No relevant error has been made out concerning the Arbitrator’s ruling as to the admission of Dr Shillito’s report into evidence. Ground three fails.
DECISION
Each of the grounds relied upon by Mr Melhem have been rejected and the appeal must be dismissed.
It is clear that the Arbitrator intended that the referral to the AMS pursuant to s 329(1) was to have been delayed until those further steps noted at [8] of the Certificate of Determination had been taken. Whilst the terms of that Certificate are to be confirmed on this appeal, some of those orders have been overtaken by the passage of time. In the circumstances it is appropriate that the matter be remitted back to Arbitrator Wynyard for further directions concerning argument as to the terms of reference for further assessment by the AMS. An appropriate order appears below.
ORDERS
The requests, directions and orders made by the Arbitrator as found in the Certificate of Determination dated 18 August 2015 are confirmed.

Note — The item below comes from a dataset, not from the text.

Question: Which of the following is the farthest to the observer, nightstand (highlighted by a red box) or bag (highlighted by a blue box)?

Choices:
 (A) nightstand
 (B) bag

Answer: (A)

The matter is remitted to Arbitrator Wynyard to permit appropriate adjudication as to the terms of referral of the matter to the Approved Medical Specialist for reconsideration.
Kevin O'Grady
Deputy President
19 November 2015
I, STEVEN HAMPSON, CERTIFY THAT THIS IS A TRUE AND ACCURATE RECORD OF THE REASONS FOR DECISION OF KEVIN O'GRADY, DEPUTY PRESIDENT OF THE WORKERS COMPENSATION COMMISSION.